Beyond these four walls, who am I? What is my identity? Who shaped my identity? What shaped my identity? Why is concretely knowing my identity so goddamn important? Question after question, never seem to find an answer as if the only remedy to my uncertainty lies within another question. My identity is seemingly always in a constant battle with itself, having to decide between my social identity and my cultural identity. Could it be that both of my identities are contingent upon each other? As if one can not exist without the other. What is this world we live in, where being certain means being normal and not knowing is a disadvantage. Up until this point, my identity as a young African American gay man has been distorted to reflect that of a sellout to my own culture. This conflict has provided me with an astronomical amount of questions leading me to self-inquiry about my most significant communal influences to my identity: the African American community and the LGBTQ+ community.
I, Isaiah Ivory Jones, am ethnically mixed close to 50% African American and 40% Native American with sprinkled 10% white. So which do I identify the most with? Honestly, about a year ago, I would tell you that I was more in tune with my white ethnic background. Society distorted my belief to think race is merely relative to other various factors, such as influence, community, upbringing, gender, religious views, and so much more. I would find myself being ashamed of identifying as African American. As if assimilating to white culture was far more beneficial and less hazardous. Now, society has categorized me as an African American male, and because I don’t sag my pants or talk slang, society does not see me as a threat. I will admit, I strive to use correct verbiage, I want to give the most respect to my peers, and I have been known to dress conservatively. My fashion, articulation, and respect is an individual choice rather than a rebellion against the stereotypical behavior of my people. Society would like to show me off as a well-dressed nigga, but I am far more than just a culmination of ethnic percentages.

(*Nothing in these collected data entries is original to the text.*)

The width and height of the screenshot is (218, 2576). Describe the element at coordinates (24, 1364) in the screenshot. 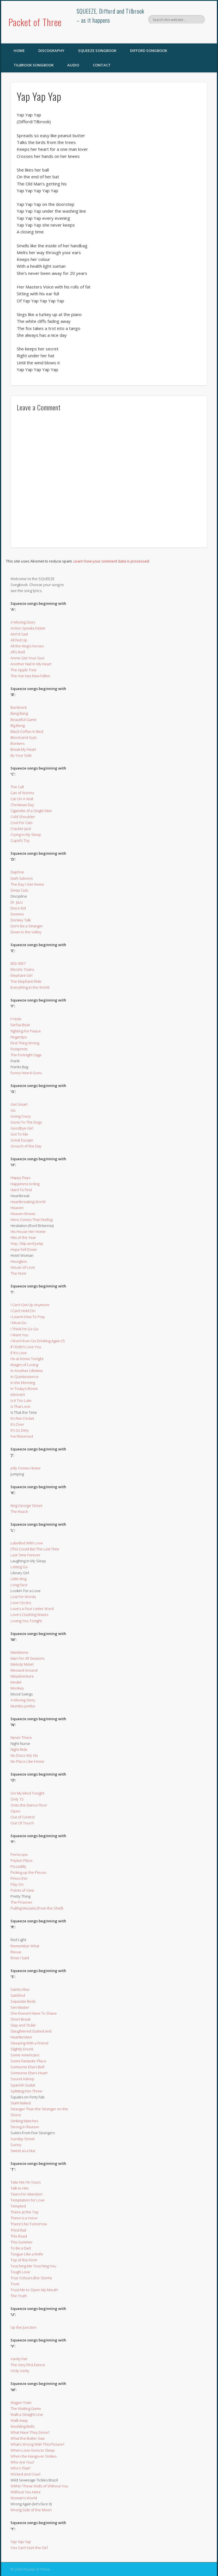

I see `Images of Loving` at that location.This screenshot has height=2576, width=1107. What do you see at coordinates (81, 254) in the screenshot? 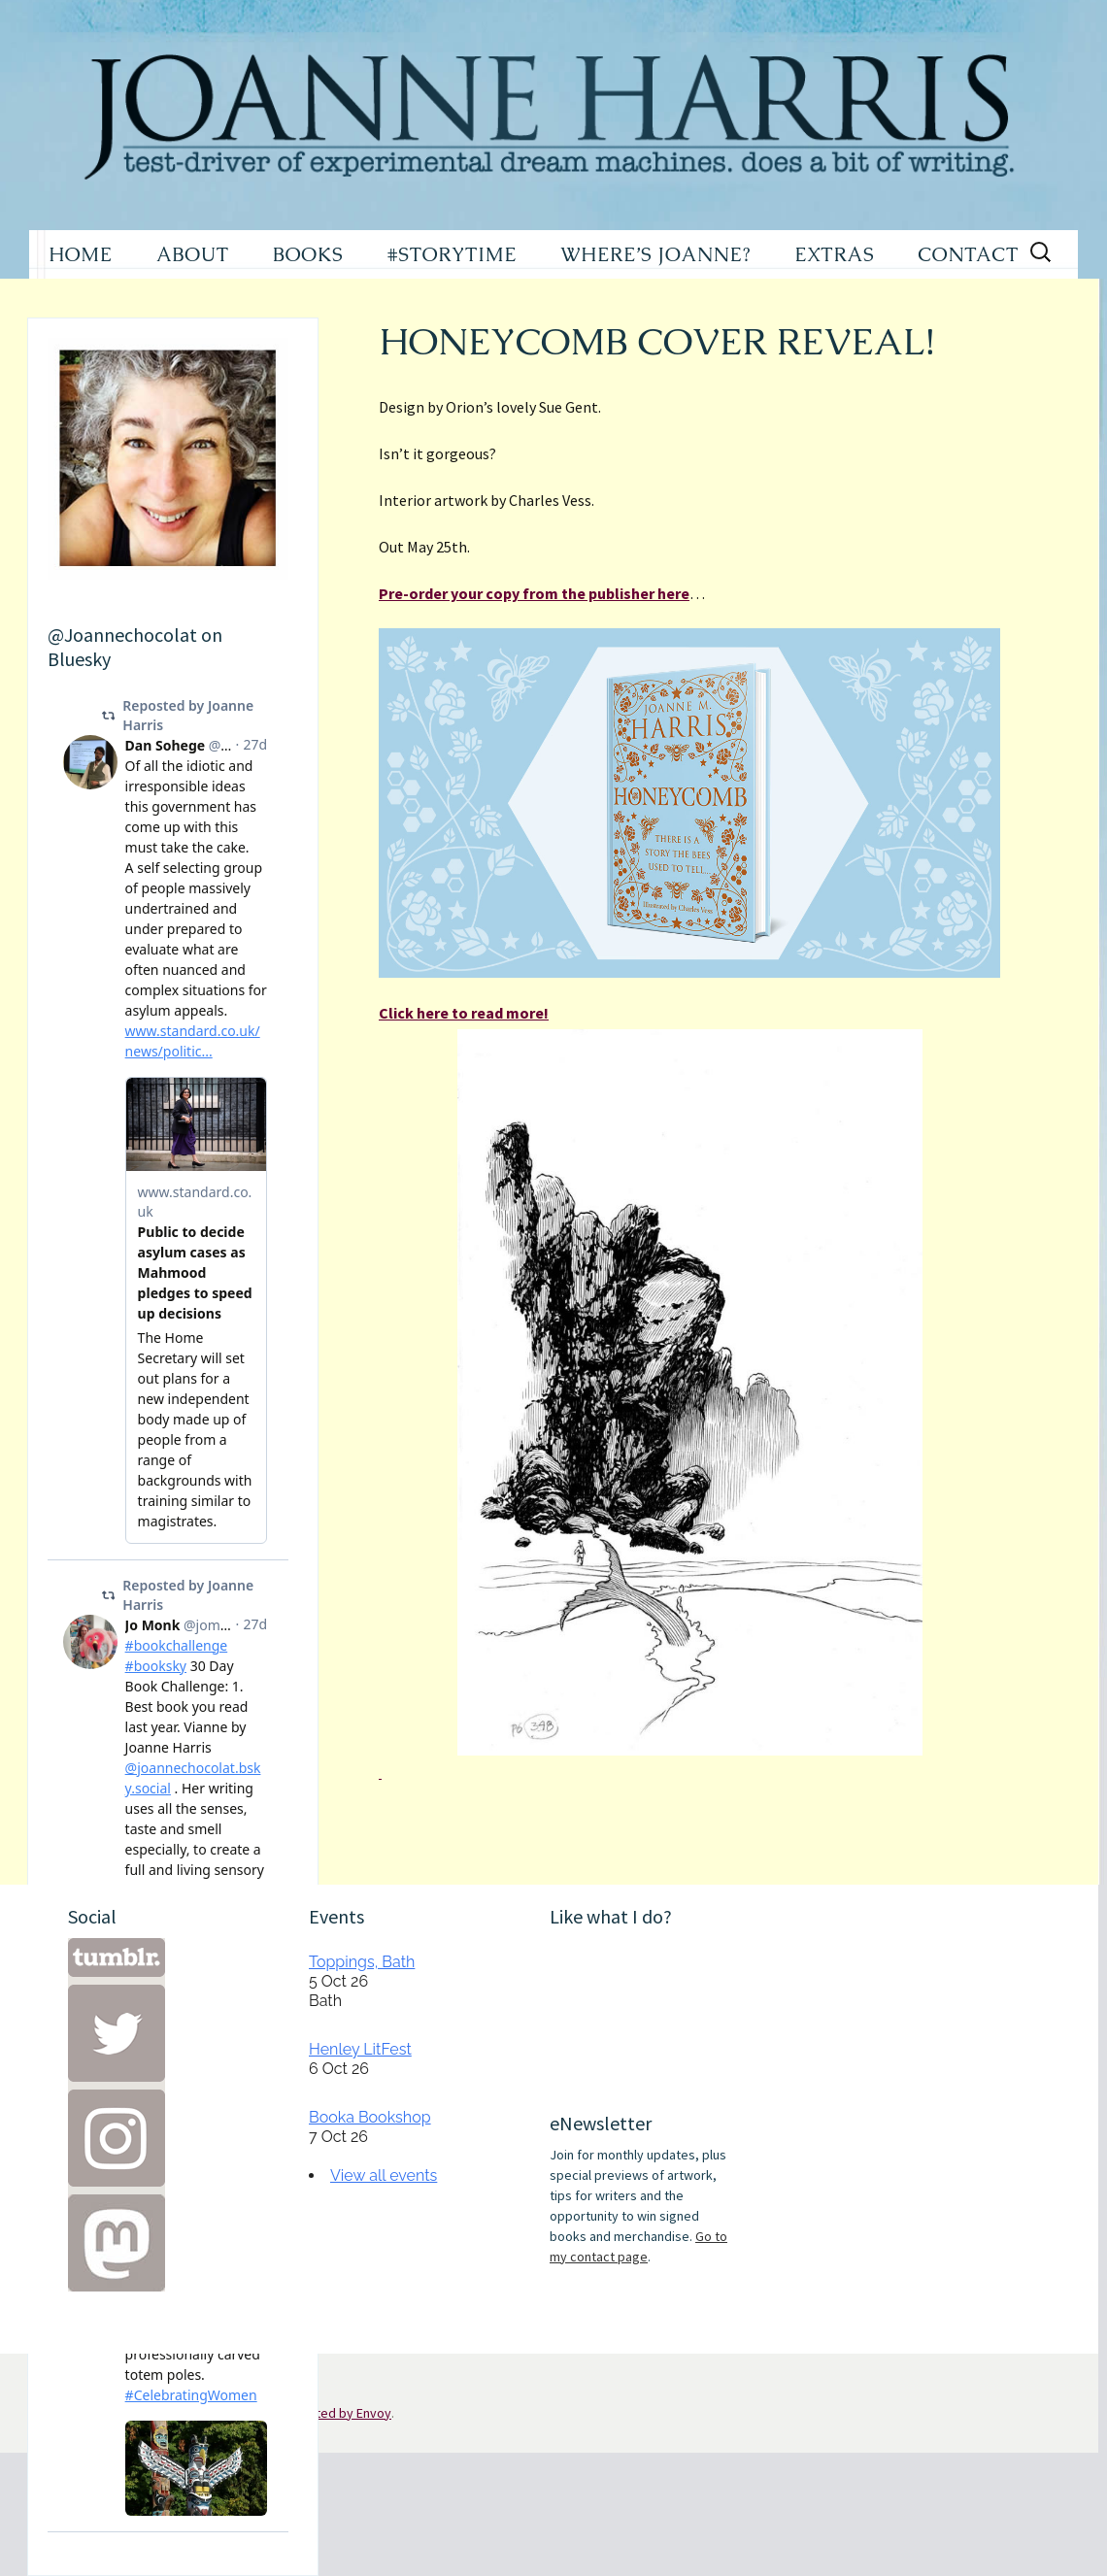
I see `HOME` at bounding box center [81, 254].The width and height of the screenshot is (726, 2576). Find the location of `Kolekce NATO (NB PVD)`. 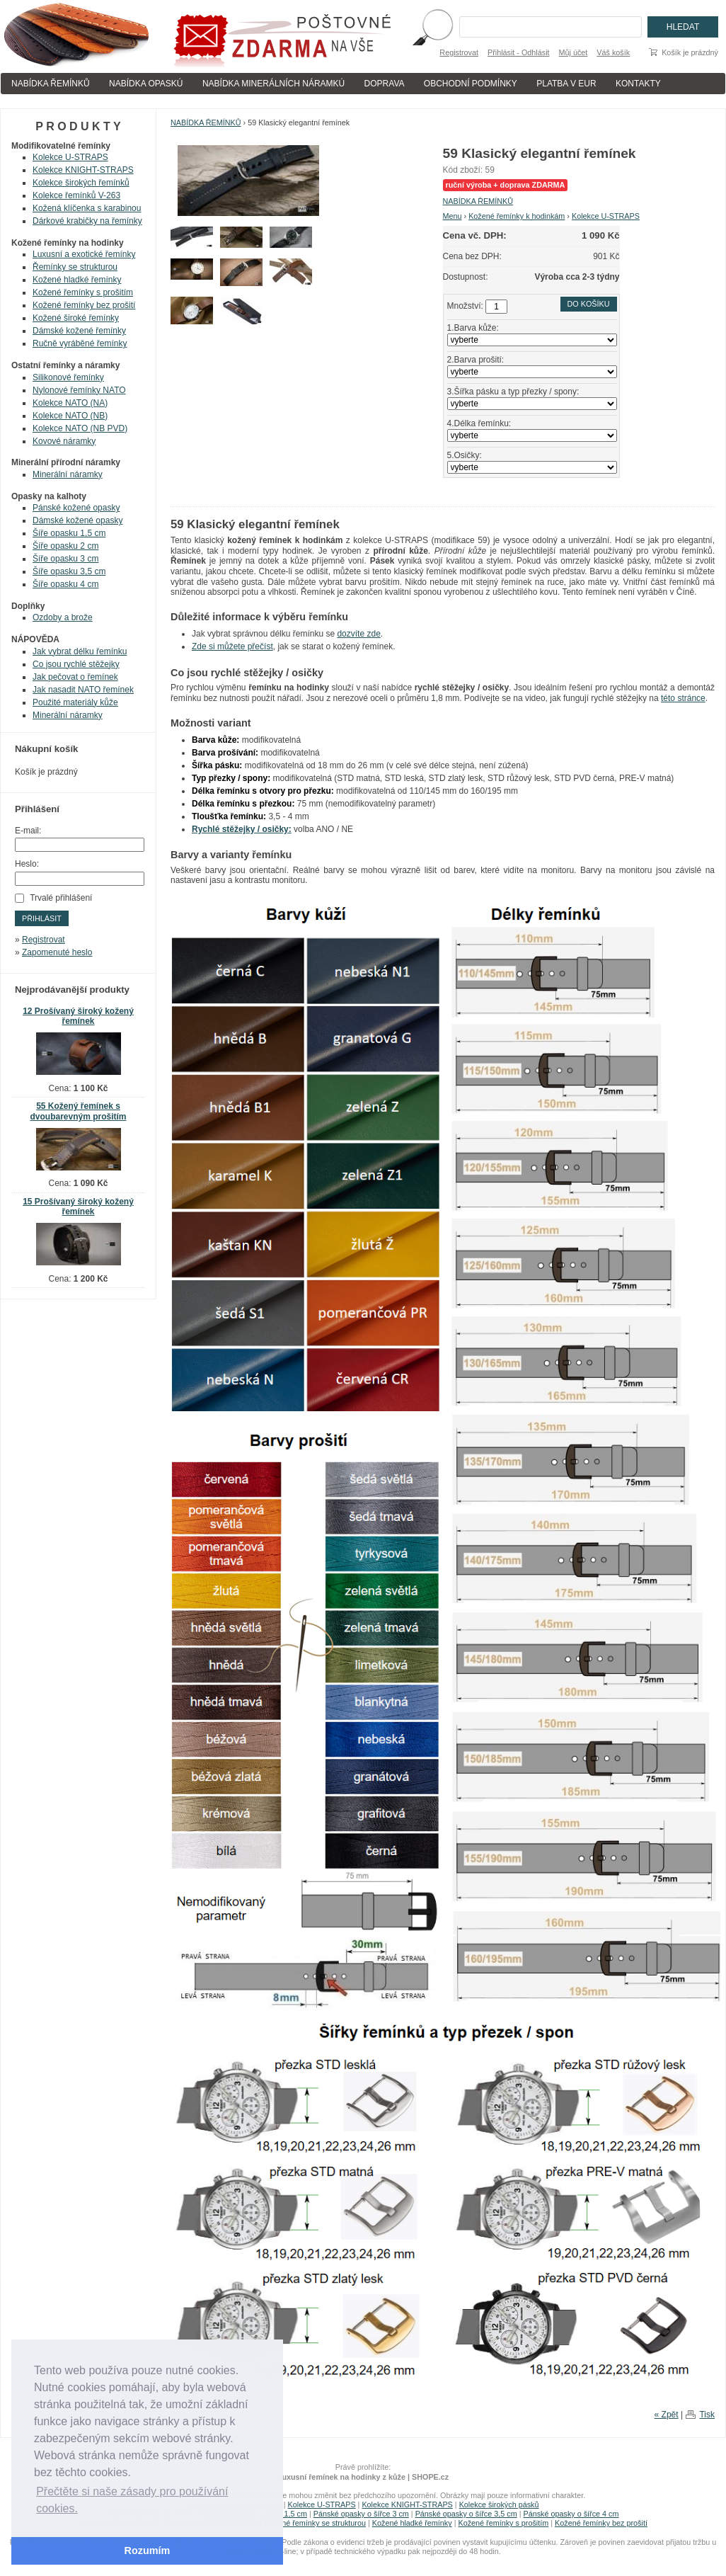

Kolekce NATO (NB PVD) is located at coordinates (80, 428).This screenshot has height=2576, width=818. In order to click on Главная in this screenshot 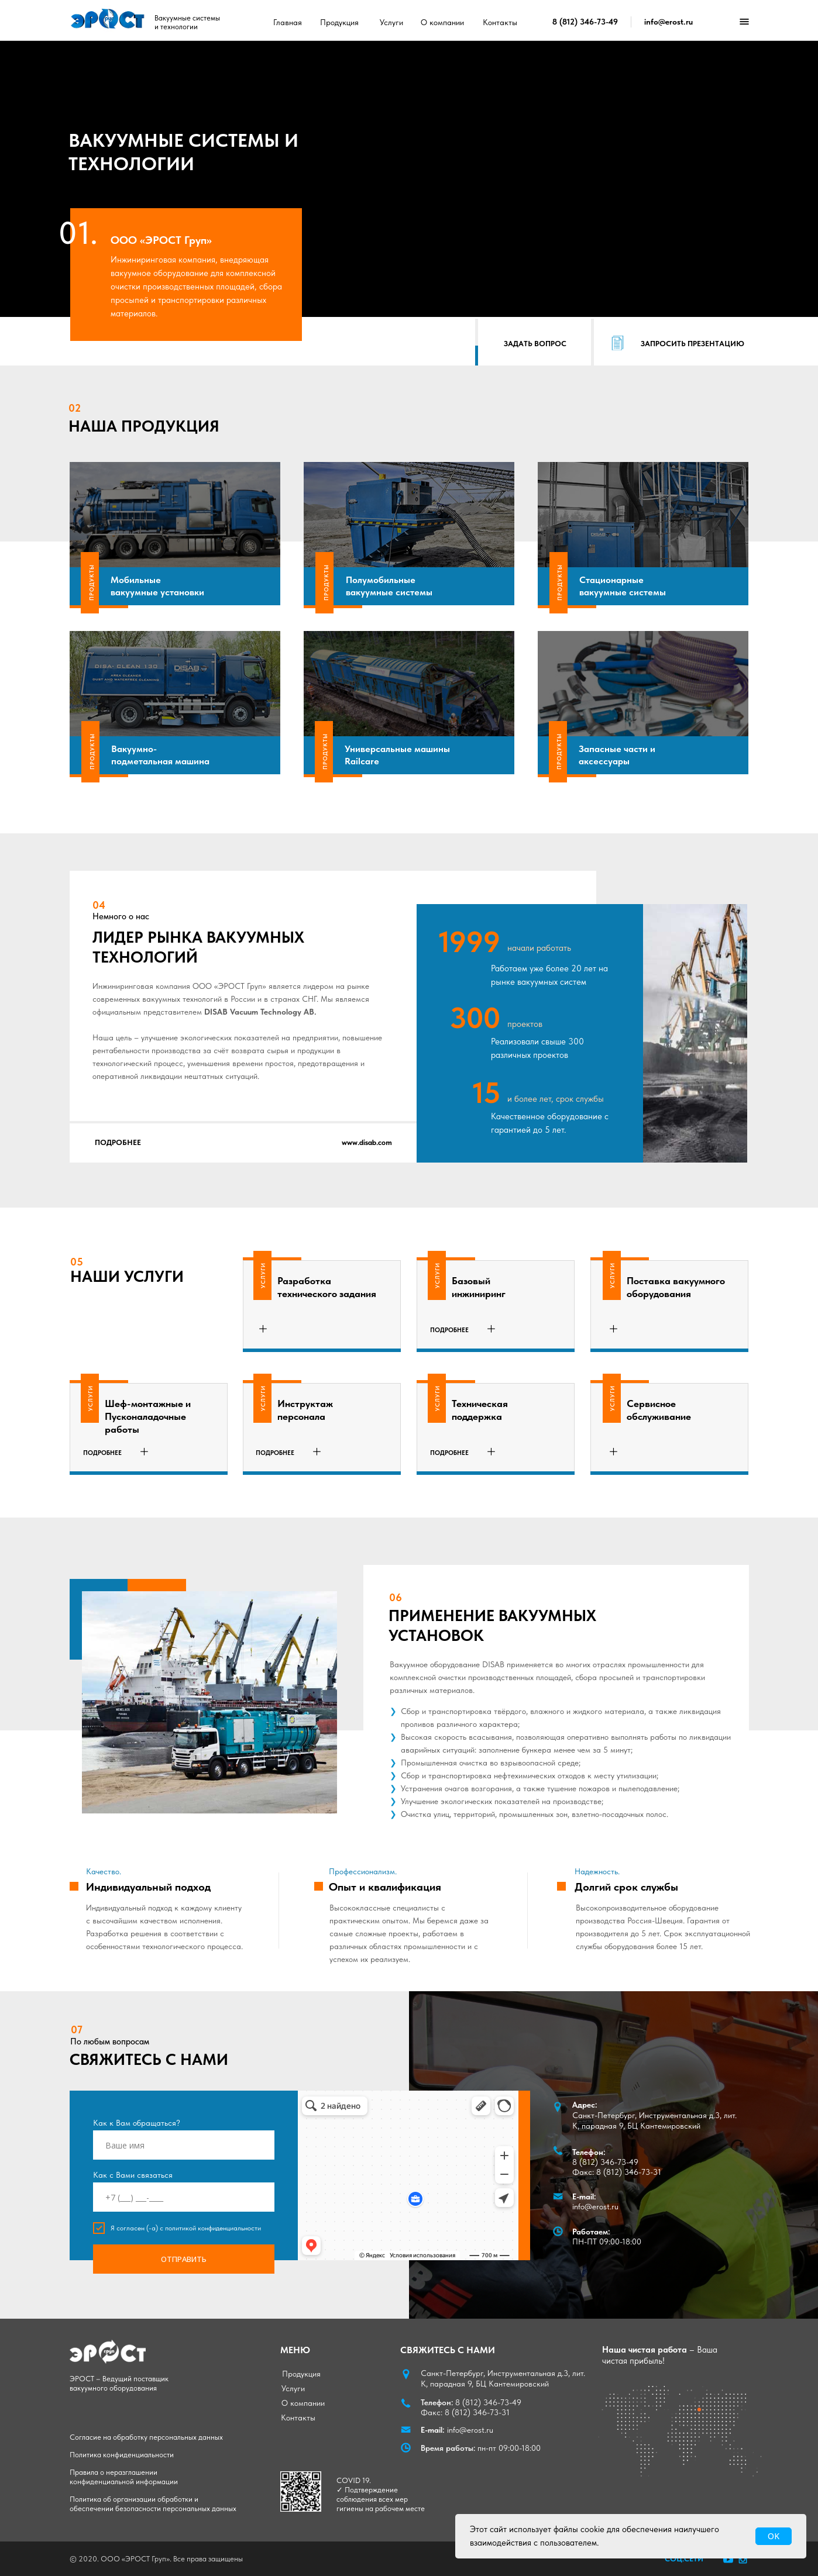, I will do `click(287, 22)`.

After realizing that ethnic freedom is within grasp, I would ask, “How do we as African Americans stray away from this linear cliche mindset? How can we be more complex in the minds of others? What makes you complex?” Self-thought, opinions, perspective, self-respect, and focusing on what unites a culture, not what tears it apart. Being able to listen to understand rather than listening to respond has changed the African American image in my eyes. I now find myself embracing my 50% African heritage, wanting to find out all there is to know about my people. I also want to find others on the same wave-length as I, hoping to make meaningful connections along the way. The aspiration being a collective inspiration among my black colleagues, giving them a newfound hope for unity. My identity is not 50% African American, 40% Native American, and 10% white; it is 100% united.
I, Isaiah Ivory Jones, am gay and not that proud. In the social light, I should feel accepted, included, happy, and safe, right? If this is so, why do I feel the exact opposite of each of those words? I don’t feel accepted or included in my community, my happiness is determined by my social anxiety, and my safety is merely a figment of my imagination. Safety is relative to location and personal views, so asking am I safe to express myself anyway I see fit would be like asking am I safe to walk through LA after 12. I struggle with social anxiety in terms of self-expression; usually, it flares up when I think about how to present myself to others. Do I dress in a way that implies I am not straight or dress more conservatively in a fashion that reflects a more traditional, less flamboyant way? This thought goes through my head constantly when getting ready for school or any event that takes me outside of the house. The last most important factor to note is that I feel little to no inclusion or acceptance within my community. Society says that I should be all right because laws have been passed, trials have been won, yet why do I feel rejected?
Rejection is a nasty feeling; it is like a wave crashing on top of you, leaving no room to breathe or come up for a single gasp of air. You don’t do everything gay people do; you don’t watch everything gay people watch, they said. Disappointed. Disappointed in me, in my community, in this society. How do I recover from this? Where is the way out? Self-acceptance was my escape, looking within myself and finding that acceptance is what delivered me to be happy and feeling safe. I would have never imagined that self-acceptance could transcend acceptance of that community. My identity now accepts this version of self-expression.
My identity has never been so three dimensional as it is now, allowing every event and struggle in my life to only compliment itself. This sense of knowing your identity is familiar in nature, yet being able to produce a personal truth that can act as an individual inspiration for every one of you is my intention. We are all humans that strive to belong to something, to belong to someone. How we see ourselves is pertinent to how we will be ourselves. To conclude, I will be leaving you with a quote, “Unlike a drop of water which loses its identity when it joins the ocean, man or woman does not lose their being in the society in which they live. A man or a woman’s life is independent. He or she is born not for the development of the society alone, but the development of his or her self.”
Author’s Bio: My name is Isaiah Ivory Jones and I am an aspiring writer. My hope is that my writing evokes a sense of hunger for refinement within the African American community and the LGBTQ+ community. There is an exponential amount of value that can be applied to one’s life through my work. We must remember through value we find perspective, we find truth, we find meaning, and most importantly we find each other.